Answering these questions is voluntary. You are under no obligation to answer them, and not answering them will have no effect on your health care at Duke. Not answering the questions, however, means that you will not be eligible to participate in this research study. Your responses to these questions will be kept on a secure password-protected server, and only staff members associated with this study have access to the data. While we do our best to protect your information, there is always a risk of breach of confidentiality. If at any time during this prescreening you would like to stop and not participate you may simply close your browser.
Hi, this is [NAME] calling from Triangle Smoking Studies. I'm calling about the online screener you completed about participating in research about smoking and pain. Is this a good time to ask you a few more questions to determine if you might be eligible to participate?
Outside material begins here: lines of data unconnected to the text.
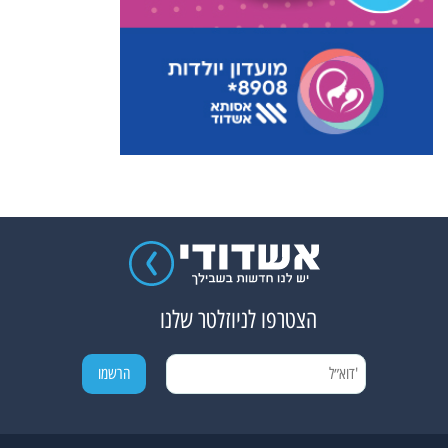
הצטרפו לניוזלטר שלנו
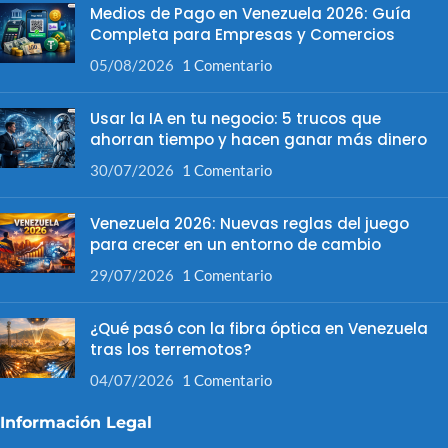
Medios de Pago en Venezuela 2026: Guía
Completa para Empresas y Comercios
05/08/2026
1 Comentario
Usar la IA en tu negocio: 5 trucos que
ahorran tiempo y hacen ganar más dinero
30/07/2026
1 Comentario
Venezuela 2026: Nuevas reglas del juego
para crecer en un entorno de cambio
29/07/2026
1 Comentario
¿Qué pasó con la fibra óptica en Venezuela
tras los terremotos?
04/07/2026
1 Comentario
Información Legal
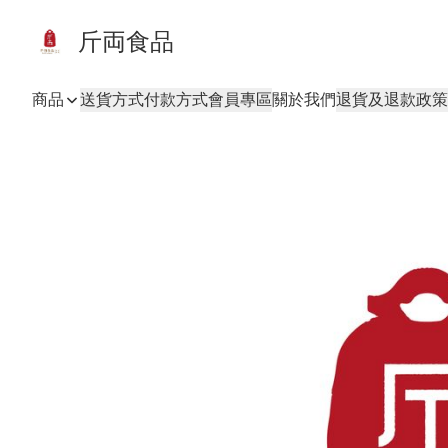
斤両食品
商品
送貨方式
付款方式
會員專區
關於我們
退貨及退款政策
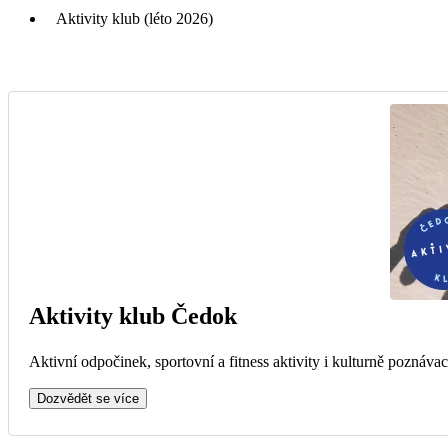
Aktivity klub (léto 2026)
Aktivity klub Čedok
Aktivní odpočinek, sportovní a fitness aktivity i kulturně poznávac
Dozvědět se více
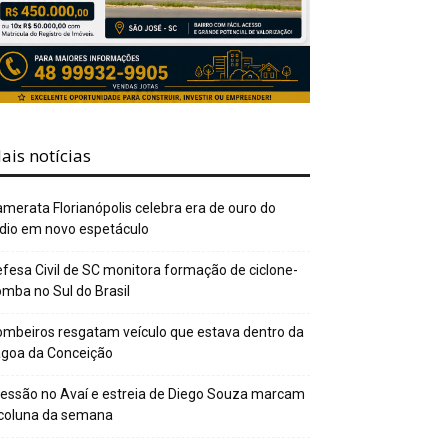
ais notícias
merata Florianópolis celebra era de ouro do
dio em novo espetáculo
fesa Civil de SC monitora formação de ciclone-
mba no Sul do Brasil
mbeiros resgatam veículo que estava dentro da
agoa da Conceição
essão no Avaí e estreia de Diego Souza marcam
 coluna da semana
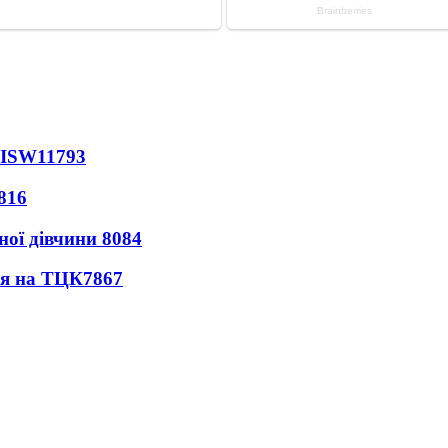
 ISW
11793
816
ної дівчини
8084
ся на ТЦК
7867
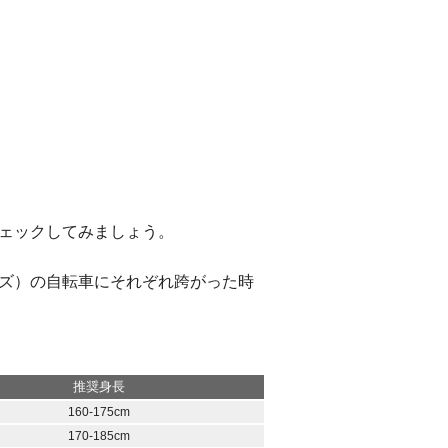
ェックしてみましょう。
ムサイズ）の自転車にそれぞれ跨がった時
推奨身長
160-175cm
170-185cm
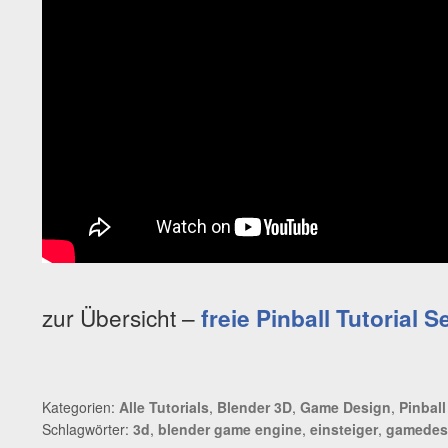
zur Übersicht –
freie Pinball Tutorial S
Kategorien:
Alle Tutorials
,
Blender 3D
,
Game Design
,
Pinball
Schlagwörter:
3d
,
blender game engine
,
einsteiger
,
gamedes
Answering these questions is voluntary. You are under no obligation to answer them, and not answering them will have no effect on your health care at Duke. Not answering the questions, however, means that you will not be eligible to participate in this research study.
Here is some information about the confidentiality of the information I collect today. Regardless of whether you are eligible nor not, we will keep your contact information (name, email address, phone number, etc.) as well as basic demographic and study eligibility information. This data will be stored on a secure, password-protected server. If you do qualify for the study and decide to participate, we will ask you to sign a consent form at your first appointment. The personal information you give me today will become part of your research record and will be reviewed by Dr. Sweitzer and the research staff. While we do our best to protect your information, there is always a risk of breach of confidentiality. If at any time during this prescreening you would like to stop and not participate or if you have any questions, just let me know.
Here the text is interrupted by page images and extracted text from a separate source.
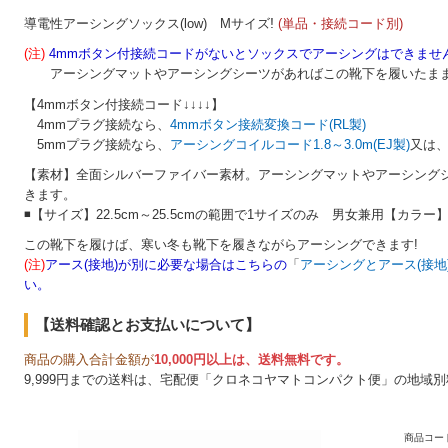
!
導電性アーシングソックス(low) Mサイズ
(単品・接続コード別)
(注)
4mmボタン付接続コードがないとソックスでアーシングはできません
アーシングマットやアーシングシーツがあればこの靴下を履いたまま
【4mmボタン付接続コード↓↓↓↓】
4mmプラグ接続なら、
4mmボタン接続変換コード(RL製)
5mmプラグ接続なら、
アーシングコイルコード1.8～3.0m
(EJ製)
又は
【素材】全面シルバーファイバー素材。アーシングマットやアーシング
きます。
◾【サイズ】22.5cm～25.5cmの範囲で1サイズのみ 男女兼用【カラー
この靴下を履けば、寒い冬も靴下を履きながらアーシングできます!
(注)
アース(接地)が別に必要な場合はこちらの
「
アーシングとアース(接地
い。
【送料確認とお支払いについて】
商品の購入合計金額が
10,000円以上は、送料無料です。
9,999円までの送料は、宅配便「クロネコヤマトコンパクト便」の地域
商品コード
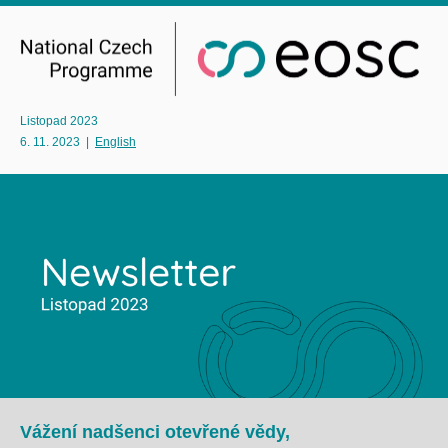
Listopad 2023
6. 11. 2023
|
English
Vážení nadšenci otevřené vědy,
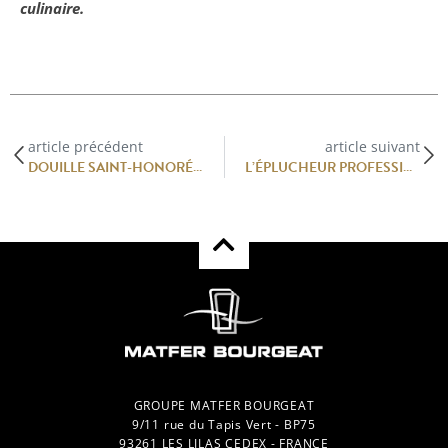
culinaire.
article précédent
article suivant
DOUILLE SAINT-HONORÉ COPOLYESTER
L’ÉPLUCHEUR PROFESSIONNEL : L’ALLIÉ INCONTOURNABLE DE VOTRE CUISINE
GROUPE MATFER BOURGEAT
9/11 rue du Tapis Vert - BP75
93261 LES LILAS CEDEX - FRANCE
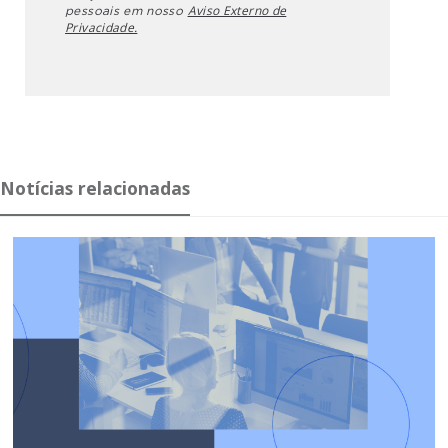
Aviso Externo de
pessoais em nosso
Privacidade.
Notícias relacionadas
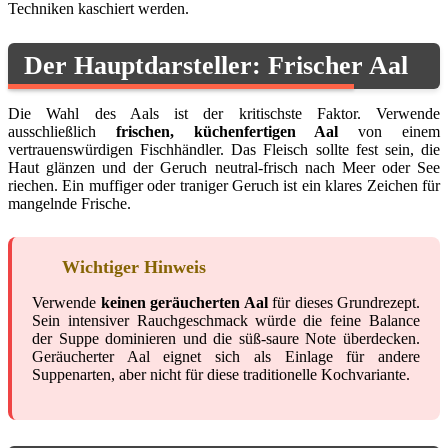
Techniken kaschiert werden.
Der Hauptdarsteller: Frischer Aal
Die Wahl des Aals ist der kritischste Faktor. Verwende
ausschließlich
frischen, küchenfertigen Aal
von einem
vertrauenswürdigen Fischhändler. Das Fleisch sollte fest sein, die
Haut glänzen und der Geruch neutral-frisch nach Meer oder See
riechen. Ein muffiger oder traniger Geruch ist ein klares Zeichen für
mangelnde Frische.
Wichtiger Hinweis
Verwende
keinen geräucherten Aal
für dieses Grundrezept.
Sein intensiver Rauchgeschmack würde die feine Balance
der Suppe dominieren und die süß-saure Note überdecken.
Geräucherter Aal eignet sich als Einlage für andere
Suppenarten, aber nicht für diese traditionelle Kochvariante.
Would you like to continue now with the screening questions?
Below is a description of our current study. Please take a minute to read the description.
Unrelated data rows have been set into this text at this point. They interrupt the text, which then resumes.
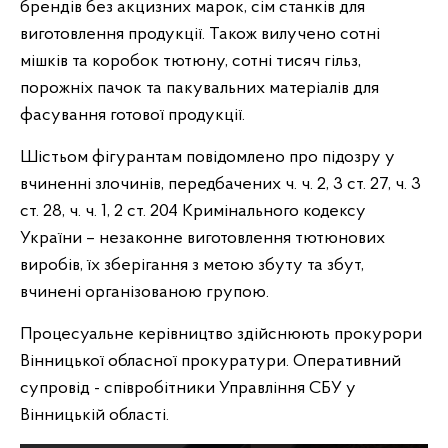
брендів без акцизних марок, сім станків для
виготовлення продукції. Також вилучено сотні
мішків та коробок тютюну, сотні тисяч гільз,
порожніх пачок та пакувальних матеріалів для
фасування готової продукції.
Шістьом фігурантам повідомлено про підозру у
вчиненні злочинів, передбачених ч. ч. 2, 3 ст. 27, ч. 3
ст. 28, ч. ч. 1, 2 ст. 204 Кримінального кодексу
України – незаконне виготовлення тютюнових
виробів, їх зберігання з метою збуту та збут,
вчинені організованою групою.
Процесуальне керівництво здійснюють прокурори
Вінницької обласної прокуратури. Оперативний
супровід - співробітники Управління СБУ у
Вінницькій області.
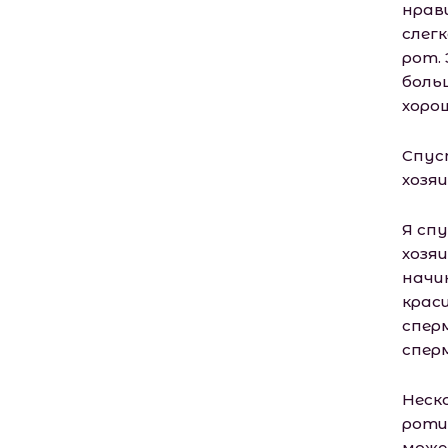
нрав
слег
рот.
боль
хоро
Спус
хозяи
Я спу
хозя
начи
краси
сперм
сперм
Неск
роти
може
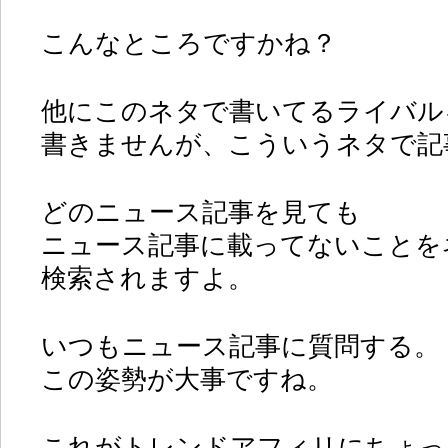
こんなところですかね？
他にこのネタで書いてるライバル
書きませんが、こういうネタで記
どのニュース記事を見ても
ニュース記事に載ってないことを
検索されますよ。
いつもニュース記事に質問する。
この姿勢が大事ですね。
これがトレンドアフィリにちょっ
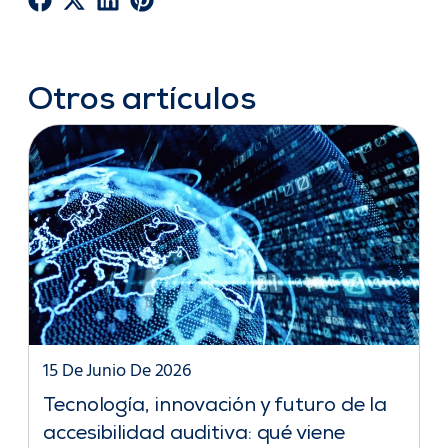
Otros artículos
15 De Junio De 2026
Tecnología, innovación y futuro de la
accesibilidad auditiva: qué viene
VLNC Pain: The purpose of this study is to evaluate the effects of switching to very low nicotine content (VLNC) cigarettes versus normal nicotine content (NNC) cigarettes on experiences with craving, withdrawal, and pain among individuals with chronic back pain who smoke cigarettes daily. This study will help us to learn more about the role of nicotine in the relationship between smoking and pain, and we hope this will lead to improved treatments for smokers with pain who want to quit smoking.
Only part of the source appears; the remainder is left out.